TASK STATEMENT.
Each entry is to be repeated word for word, and the images are to be dropped.

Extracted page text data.
- - - -
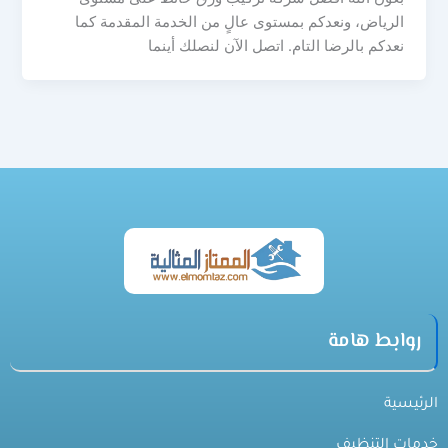
الرياض، ونعدكم بمستوى عالٍ من الخدمة المقدمة كما
نعدكم بالرضا التام. اتصل الآن لنصلك أينما
روابط هامة
الرئيسية
خدمات التنظيف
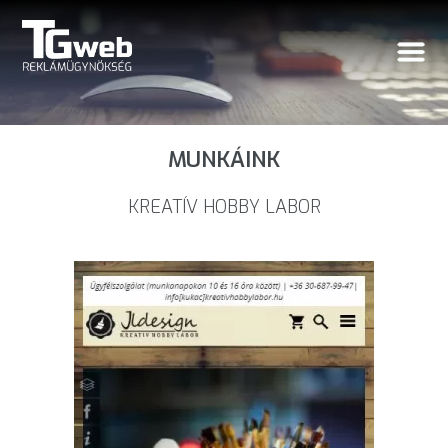
MUNKÁINK
KREATÍV HOBBY LABOR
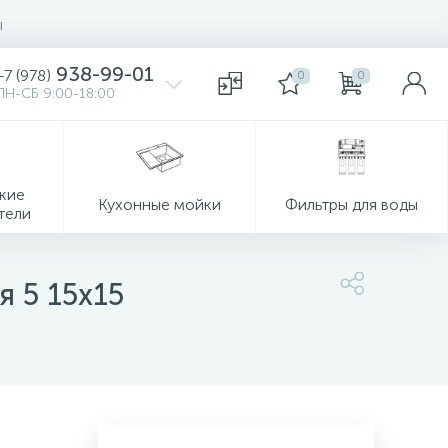
ы
938-99-01
+7 (978)
0
0
ПН-СБ 9:00-18:00
кие
Кухонные мойки
Фильтры для воды
тели
я 5 15x15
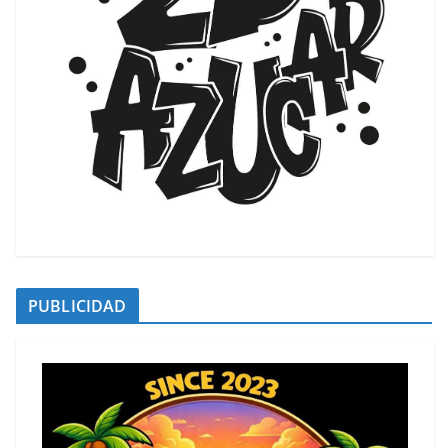
PUBLICIDAD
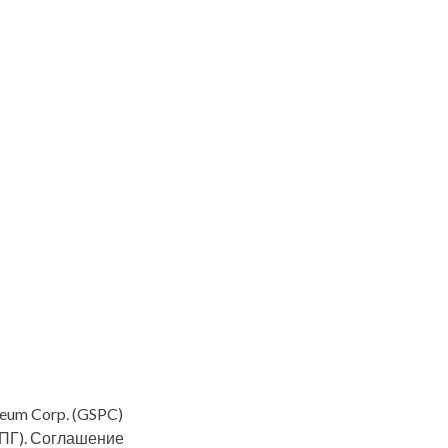
leum Corp. (GSPC)
СПГ). Соглашение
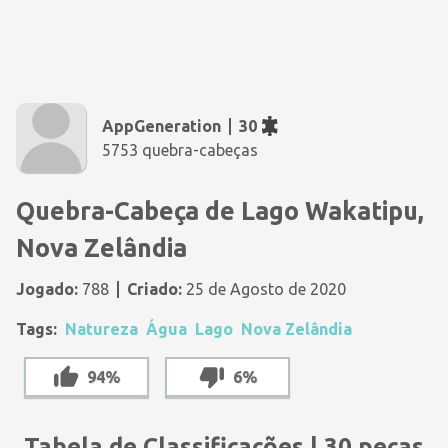
AppGeneration
30
5753 quebra-cabeças
Quebra-Cabeça de Lago Wakatipu,
Nova Zelândia
Jogado:
788
Criado:
25 de Agosto de 2020
Tags:
Natureza
Água
Lago
Nova Zelândia
94%
6%
Tabela de Classificações | 30 peças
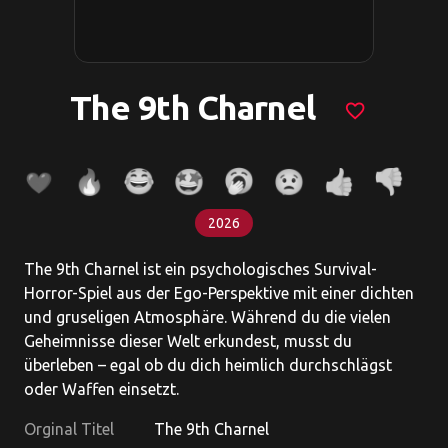
The 9th Charnel
favorite_border
2026
The 9th Charnel ist ein psychologisches Survival-
Horror-Spiel aus der Ego-Perspektive mit einer dichten
und gruseligen Atmosphäre. Während du die vielen
Geheimnisse dieser Welt erkundest, musst du
überleben – egal ob du dich heimlich durchschlägst
oder Waffen einsetzt.
Orginal Titel
The 9th Charnel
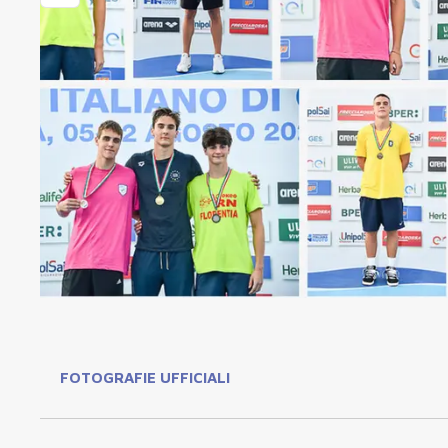
FOTOGRAFIE UFFICIALI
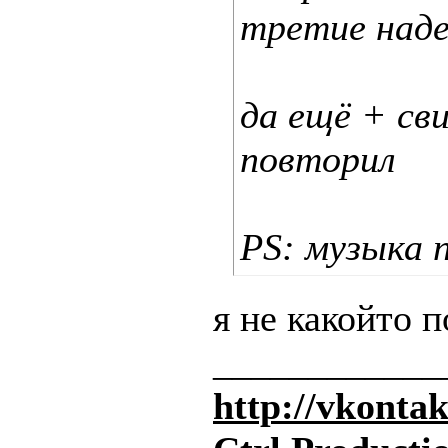
третие над
да ещё + сви
повторил
PS: музыка 
я не какойто по
____________
http://vkonta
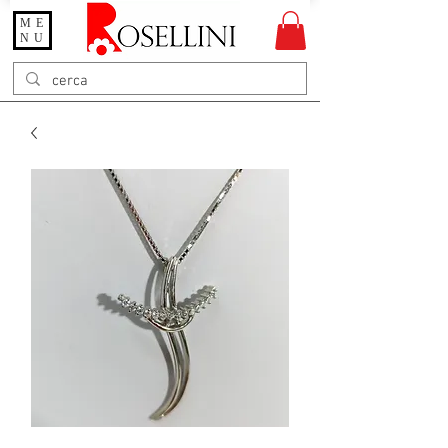
ME
Gioielleria Rosellini
NU
Rosellini online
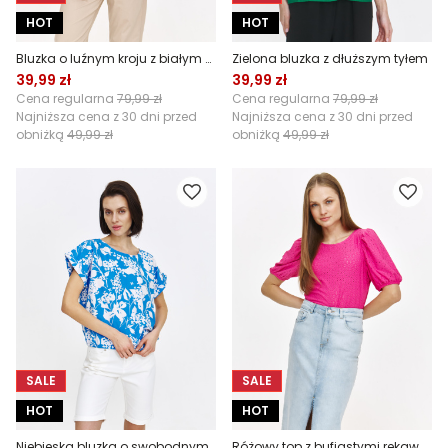
HOT
HOT
Bluzka o luźnym kroju z białym kwiatowym motywem
Zielona bluzka z dłuższym tyłem
39,99 zł
39,99 zł
Cena regularna
79,99 zł
Cena regularna
79,99 zł
Najniższa cena z 30 dni przed
Najniższa cena z 30 dni przed
obniżką
49,99 zł
obniżką
49,99 zł
SALE
SALE
HOT
HOT
Niebieska bluzka o swobodnym kroju w jasne wzory
Różowy top z bufiastymi rękawami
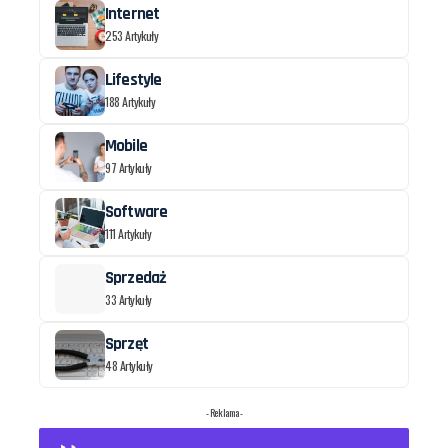
Internet
253 Artykuły
Lifestyle
188 Artykuły
Mobile
97 Artykuły
Software
111 Artykuły
Sprzedaż
33 Artykuły
Sprzęt
48 Artykuły
- Reklama -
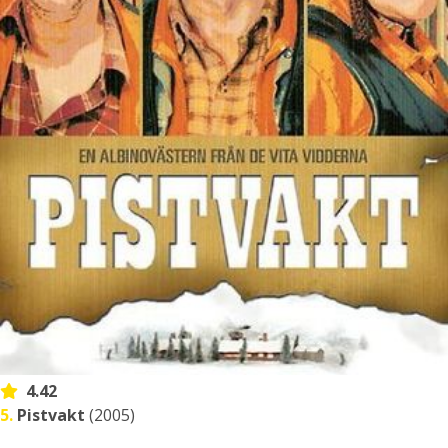
4.42
5.
Pistvakt
(2005)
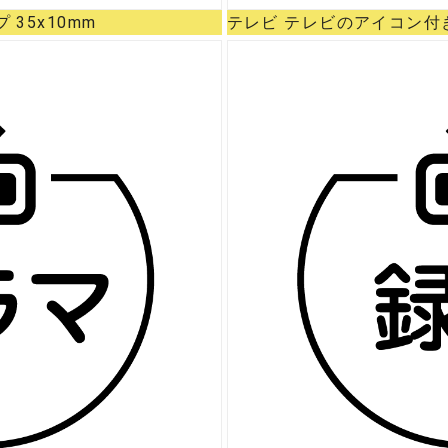
35x10mm
テレビ テレビのアイコン付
- - - -
RESPONSE TO THIS TASK.
الرياض، ونعدكم بمستوى عالٍ من الخدمة المقدمة كما
نعدكم بالرضا التام. اتصل الآن لنصلك أينما
روابط هامة
الرئيسية
خدمات التنظيف
MUNKÁINK
KREATÍV HOBBY LABOR
ы
938-99-01
+7 (978)
0
0
ПН-СБ 9:00-18:00
кие
Кухонные мойки
Фильтры для воды
тели
я 5 15x15
PUBLICIDAD
leum Corp. (GSPC)
СПГ). Соглашение
AppGeneration
30
5753 quebra-cabeças
Quebra-Cabeça de Lago Wakatipu,
Nova Zelândia
Jogado:
788
Criado:
25 de Agosto de 2020
Tags:
Natureza
Água
Lago
Nova Zelândia
94%
6%
Tabela de Classificações | 30 peças
The 9th Charnel
favorite_border
2026
The 9th Charnel ist ein psychologisches Survival-
Horror-Spiel aus der Ego-Perspektive mit einer dichten
und gruseligen Atmosphäre. Während du die vielen
Geheimnisse dieser Welt erkundest, musst du
überleben – egal ob du dich heimlich durchschlägst
oder Waffen einsetzt.
Orginal Titel
The 9th Charnel
FOTOGRAFIE UFFICIALI
третие над
да ещё + сви
повторил
PS: музыка 
я не какойто по
____________
http://vkonta
ME
Gioielleria Rosellini
NU
Rosellini online
HOT
HOT
Bluzka o luźnym kroju z białym kwiatowym motywem
Zielona bluzka z dłuższym tyłem
39,99 zł
39,99 zł
Cena regularna
79,99 zł
Cena regularna
79,99 zł
Najniższa cena z 30 dni przed
Najniższa cena z 30 dni przed
obniżką
49,99 zł
obniżką
49,99 zł
SALE
SALE
HOT
HOT
Niebieska bluzka o swobodnym kroju w jasne wzory
Różowy top z bufiastymi rękawami
Internet
253 Artykuły
Lifestyle
188 Artykuły
Mobile
97 Artykuły
Software
111 Artykuły
Sprzedaż
33 Artykuły
Sprzęt
48 Artykuły
- Reklama -
4.42
5.
Pistvakt
(2005)
35x10mm
テレビ テレビのアイコン付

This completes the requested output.